What’s the difference between drivers and fairway woods?
- Drivers are longer than fairway woods in shaft length - 48 inches vs 43 inches
- Drivers have less loft than fairway woods: driver is 8 to 12 degrees while fairway woods are 13 to 26 degrees
- Drivers are harder to hit because of the lower loft
- Drivers have much bigger heads, double the size of a fairway wood
- Drivers can only be hit off the tee in most cases, while fairway woods can be used everywhere for many things
- Drivers go further than fairway woods with the correct swing speed matched to the shaft and the loft. Slower swingers may find a fairway wood goes farther.
Is a mid handicapper driver fitting essential?
Whenever possible, get a fitting. you can fit it before purchasing or you can fit it retro-fitted by taking your existing driver that you like to a fitter.
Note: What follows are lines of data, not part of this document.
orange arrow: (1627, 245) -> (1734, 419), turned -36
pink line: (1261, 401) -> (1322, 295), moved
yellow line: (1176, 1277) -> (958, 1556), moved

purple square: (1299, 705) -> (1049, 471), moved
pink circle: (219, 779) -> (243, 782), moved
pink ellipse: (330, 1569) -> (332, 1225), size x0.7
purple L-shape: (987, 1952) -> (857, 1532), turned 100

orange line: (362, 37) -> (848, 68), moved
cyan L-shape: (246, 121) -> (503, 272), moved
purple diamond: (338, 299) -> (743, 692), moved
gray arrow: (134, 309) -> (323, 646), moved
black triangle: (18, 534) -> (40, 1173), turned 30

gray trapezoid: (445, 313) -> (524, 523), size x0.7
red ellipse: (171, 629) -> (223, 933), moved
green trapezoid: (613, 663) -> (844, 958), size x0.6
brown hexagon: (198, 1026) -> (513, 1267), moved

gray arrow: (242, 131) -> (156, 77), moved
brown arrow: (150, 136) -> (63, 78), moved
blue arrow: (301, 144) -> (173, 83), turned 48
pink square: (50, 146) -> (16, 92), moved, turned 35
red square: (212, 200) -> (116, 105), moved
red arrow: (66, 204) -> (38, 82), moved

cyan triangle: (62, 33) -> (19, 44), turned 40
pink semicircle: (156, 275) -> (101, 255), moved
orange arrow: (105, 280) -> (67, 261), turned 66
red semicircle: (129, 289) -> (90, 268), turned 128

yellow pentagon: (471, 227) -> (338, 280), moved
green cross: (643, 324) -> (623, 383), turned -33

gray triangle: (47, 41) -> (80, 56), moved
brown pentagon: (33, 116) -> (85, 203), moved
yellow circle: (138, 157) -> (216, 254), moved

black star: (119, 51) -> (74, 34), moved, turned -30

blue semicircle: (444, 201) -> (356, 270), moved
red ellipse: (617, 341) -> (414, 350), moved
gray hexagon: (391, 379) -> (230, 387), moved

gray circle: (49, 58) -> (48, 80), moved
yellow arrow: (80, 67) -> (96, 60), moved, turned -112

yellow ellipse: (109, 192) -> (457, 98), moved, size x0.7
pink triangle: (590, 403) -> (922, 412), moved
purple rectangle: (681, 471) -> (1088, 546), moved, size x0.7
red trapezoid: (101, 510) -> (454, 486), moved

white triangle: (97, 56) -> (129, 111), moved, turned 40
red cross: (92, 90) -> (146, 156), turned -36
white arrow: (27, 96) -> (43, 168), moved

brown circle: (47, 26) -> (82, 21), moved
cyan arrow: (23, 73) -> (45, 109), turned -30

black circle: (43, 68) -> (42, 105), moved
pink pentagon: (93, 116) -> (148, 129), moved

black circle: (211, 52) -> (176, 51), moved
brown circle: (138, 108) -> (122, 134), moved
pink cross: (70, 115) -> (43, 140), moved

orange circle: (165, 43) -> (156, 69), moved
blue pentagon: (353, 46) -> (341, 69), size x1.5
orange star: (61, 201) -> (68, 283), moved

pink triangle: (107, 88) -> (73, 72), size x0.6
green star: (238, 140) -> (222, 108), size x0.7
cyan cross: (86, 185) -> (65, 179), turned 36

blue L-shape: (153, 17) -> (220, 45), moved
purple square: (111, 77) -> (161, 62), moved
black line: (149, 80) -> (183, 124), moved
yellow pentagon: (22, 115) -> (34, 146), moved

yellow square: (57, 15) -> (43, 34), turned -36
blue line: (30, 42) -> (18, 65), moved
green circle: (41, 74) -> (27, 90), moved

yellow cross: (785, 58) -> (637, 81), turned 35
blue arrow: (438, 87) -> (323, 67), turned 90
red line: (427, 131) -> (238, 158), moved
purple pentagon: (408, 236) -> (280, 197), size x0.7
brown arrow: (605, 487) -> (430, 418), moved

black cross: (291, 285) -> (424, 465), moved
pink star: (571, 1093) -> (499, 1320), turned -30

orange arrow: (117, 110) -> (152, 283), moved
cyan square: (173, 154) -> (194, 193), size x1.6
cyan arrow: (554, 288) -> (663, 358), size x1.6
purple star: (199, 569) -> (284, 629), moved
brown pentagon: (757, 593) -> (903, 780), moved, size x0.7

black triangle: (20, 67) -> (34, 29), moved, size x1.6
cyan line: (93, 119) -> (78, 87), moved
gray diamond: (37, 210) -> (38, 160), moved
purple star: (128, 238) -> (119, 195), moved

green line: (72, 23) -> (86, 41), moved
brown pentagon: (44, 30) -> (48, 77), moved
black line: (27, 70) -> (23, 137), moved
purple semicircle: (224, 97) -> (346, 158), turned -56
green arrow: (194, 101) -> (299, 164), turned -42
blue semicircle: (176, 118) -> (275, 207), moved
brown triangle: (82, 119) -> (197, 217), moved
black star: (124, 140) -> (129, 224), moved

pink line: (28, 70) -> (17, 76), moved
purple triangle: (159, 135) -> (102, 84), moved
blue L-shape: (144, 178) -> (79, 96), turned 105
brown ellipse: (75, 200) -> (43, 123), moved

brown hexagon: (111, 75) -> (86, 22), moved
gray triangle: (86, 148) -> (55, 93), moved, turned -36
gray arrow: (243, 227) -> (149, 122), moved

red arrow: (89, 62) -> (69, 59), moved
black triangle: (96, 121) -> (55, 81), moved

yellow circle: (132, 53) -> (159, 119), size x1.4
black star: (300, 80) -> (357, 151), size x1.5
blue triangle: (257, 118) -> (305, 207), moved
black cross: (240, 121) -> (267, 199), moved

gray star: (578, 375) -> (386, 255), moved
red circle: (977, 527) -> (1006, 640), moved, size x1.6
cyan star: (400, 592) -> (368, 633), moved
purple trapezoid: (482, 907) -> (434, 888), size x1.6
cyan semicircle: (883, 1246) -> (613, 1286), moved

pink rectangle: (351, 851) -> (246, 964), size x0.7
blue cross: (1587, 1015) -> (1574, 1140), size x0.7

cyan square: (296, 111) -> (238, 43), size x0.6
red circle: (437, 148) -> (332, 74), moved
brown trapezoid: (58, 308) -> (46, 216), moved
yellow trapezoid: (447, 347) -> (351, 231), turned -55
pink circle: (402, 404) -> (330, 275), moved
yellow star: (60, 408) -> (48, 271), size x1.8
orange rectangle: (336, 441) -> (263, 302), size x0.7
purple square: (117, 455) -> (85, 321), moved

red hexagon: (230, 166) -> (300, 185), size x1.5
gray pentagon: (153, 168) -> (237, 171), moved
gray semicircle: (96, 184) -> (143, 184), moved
He can assess your swing and shots and suggest a new shaft for it.
To be honest, while the fitting is always good, most of the clubs on the rack work well as they are. Your swing speed probably falls within the average range for a regular, stiff regular or stiff shaft. These are all available at your local store. Only softer and much stronger shafts will be needed if you have a super slow or super fast swing. I wouldn't stress too much about that.
What's the best driver for average golfers?
The majority of golf drivers on the market will suit average golfers, but the one which stands out above all is the Ping G425 Max. This driver has been designed specifically for the average golfer, which means it has one of the biggest sweet spots and highest MOI. This creates high launch and long distance, with plenty of forgiveness. These are features which help an intermediate golfer drop his scores.
With so many drivers out there to choose from that are designed to help the average golfer, I hope this cleared up some of the options.
The winners are easily the Cobra offerings from the prior two years and the SIM by Taylormade. I've hit so many drivers and the biggest surprise to even make this list is the Titleist TS3. Always remember, the PING drivers are an ever-reliable club that will serve anybody well.